The post-estimation commands functions summary and tidy return results in a data.frame. To get useful data out of the return, you can use these data frames, you can use the resulting list directly, or you can use the generic accessor functions coef, vcov, confint, and predict. Marginal effects and uncertainty about them can be gotten by passing this object to margins from the margins.

Users who want to print the results in TeX of HTML can use the extract function and the texreg package.

An object of class "lm_robust" is a list containing at least the following components:

coefficients

the estimated coefficients

se

the estimated standard errors

df

the estimated degrees of freedom

p

the p-values from a two-sided t-test using coefficients, se, and df

ci_lower

the lower bound of the 1 - alpha percent confidence interval

ci_upper

the upper bound of the 1 - alpha percent confidence interval

coefficient_name

a character vector of coefficient names

alpha

the significance level specified by the user

res_var

the residual variance

N

the number of observations used

k

the number of columns in the design matrix (includes linearly dependent columns!)

rank

the rank of the fitted model

vcov

the fitted variance covariance matrix

r.squared

The $$R^2$$, $$R^2 = 1 - Sum(e[i]^2) / Sum((y[i] - y^*)^2),$$ where $$y^*$$ is the mean of $$y[i]$$ if there is an intercept and zero otherwise, and $$e[i]$$ is the ith residual.
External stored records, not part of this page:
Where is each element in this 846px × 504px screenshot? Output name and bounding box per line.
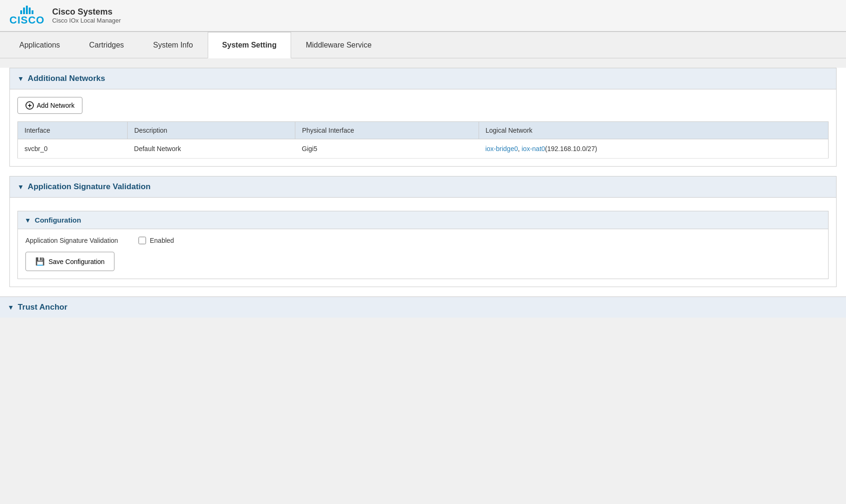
additional-networks-section: ▼ Additional Networks + Add Network Inte… <box>9 68 837 167</box>
additional-networks-header: ▼ Additional Networks <box>10 68 836 89</box>
additional-networks-title: Additional Networks <box>28 74 105 83</box>
cisco-wordmark: CISCO <box>9 15 45 25</box>
trust-anchor-title: Trust Anchor <box>18 303 67 312</box>
cisco-logo: CISCO <box>9 6 45 25</box>
plus-circle-icon: + <box>25 101 34 110</box>
tab-applications[interactable]: Applications <box>5 32 74 58</box>
main-content: ▼ Additional Networks + Add Network Inte… <box>0 68 846 318</box>
cisco-bars-icon <box>20 6 33 14</box>
save-configuration-label: Save Configuration <box>49 258 105 265</box>
main-nav: Applications Cartridges System Info Syst… <box>0 32 846 58</box>
chevron-down-icon-3: ▼ <box>24 216 31 224</box>
cell-logical-network: iox-bridge0, iox-nat0(192.168.10.0/27) <box>479 139 828 159</box>
tab-system-setting[interactable]: System Setting <box>208 32 292 58</box>
configuration-header: ▼ Configuration <box>18 211 828 229</box>
enabled-label: Enabled <box>150 237 174 244</box>
chevron-down-icon: ▼ <box>17 75 24 82</box>
app-signature-validation-body: ▼ Configuration Application Signature Va… <box>10 198 836 287</box>
trust-anchor-section: ▼ Trust Anchor <box>0 296 846 318</box>
configuration-body: Application Signature Validation Enabled… <box>18 229 828 279</box>
tab-cartridges[interactable]: Cartridges <box>74 32 138 58</box>
configuration-sub-section: ▼ Configuration Application Signature Va… <box>17 211 829 279</box>
logical-network-suffix: (192.168.10.0/27) <box>545 145 597 152</box>
additional-networks-body: + Add Network Interface Description Phys… <box>10 89 836 166</box>
header-title-block: Cisco Systems Cisco IOx Local Manager <box>52 7 121 24</box>
chevron-down-icon-4: ▼ <box>8 304 14 311</box>
save-icon: 💾 <box>35 257 45 266</box>
cell-interface: svcbr_0 <box>18 139 128 159</box>
app-subtitle: Cisco IOx Local Manager <box>52 17 121 24</box>
col-description: Description <box>128 122 295 139</box>
save-configuration-button[interactable]: 💾 Save Configuration <box>25 252 114 271</box>
col-logical-network: Logical Network <box>479 122 828 139</box>
tab-middleware-service[interactable]: Middleware Service <box>291 32 386 58</box>
cell-physical-interface: Gigi5 <box>295 139 479 159</box>
app-signature-validation-section: ▼ Application Signature Validation ▼ Con… <box>9 176 837 287</box>
table-header-row: Interface Description Physical Interface… <box>18 122 829 139</box>
app-header: CISCO Cisco Systems Cisco IOx Local Mana… <box>0 0 846 32</box>
col-interface: Interface <box>18 122 128 139</box>
chevron-down-icon-2: ▼ <box>17 183 24 191</box>
table-row: svcbr_0 Default Network Gigi5 iox-bridge… <box>18 139 829 159</box>
app-signature-validation-header: ▼ Application Signature Validation <box>10 176 836 198</box>
company-name: Cisco Systems <box>52 7 121 17</box>
iox-bridge0-link[interactable]: iox-bridge0 <box>485 145 518 152</box>
add-network-button[interactable]: + Add Network <box>17 97 82 114</box>
cell-description: Default Network <box>128 139 295 159</box>
iox-nat0-link[interactable]: iox-nat0 <box>521 145 545 152</box>
add-network-label: Add Network <box>37 102 74 109</box>
signature-validation-label: Application Signature Validation <box>25 237 129 244</box>
col-physical-interface: Physical Interface <box>295 122 479 139</box>
enabled-checkbox-group: Enabled <box>138 237 174 244</box>
signature-validation-form-row: Application Signature Validation Enabled <box>25 237 821 244</box>
tab-system-info[interactable]: System Info <box>138 32 207 58</box>
app-signature-validation-title: Application Signature Validation <box>28 182 151 192</box>
networks-table: Interface Description Physical Interface… <box>17 121 829 159</box>
configuration-title: Configuration <box>35 216 81 224</box>
enabled-checkbox[interactable] <box>138 237 146 244</box>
The $$R^2$$ but penalized for having more parameters, rank

weighted

whether or not weights were applied

call

the original function call

We also return terms and contrasts, used by predict.

Details

This function performs linear regression and provides a variety of standard errors. It takes a formula and data much in the same was as lm does, and all auxiliary variables, such as clusters and weights, can be passed either as quoted names of columns, as bare column names, or as a self-contained vector. Examples of usage can be seen below and in the Getting Started vignette.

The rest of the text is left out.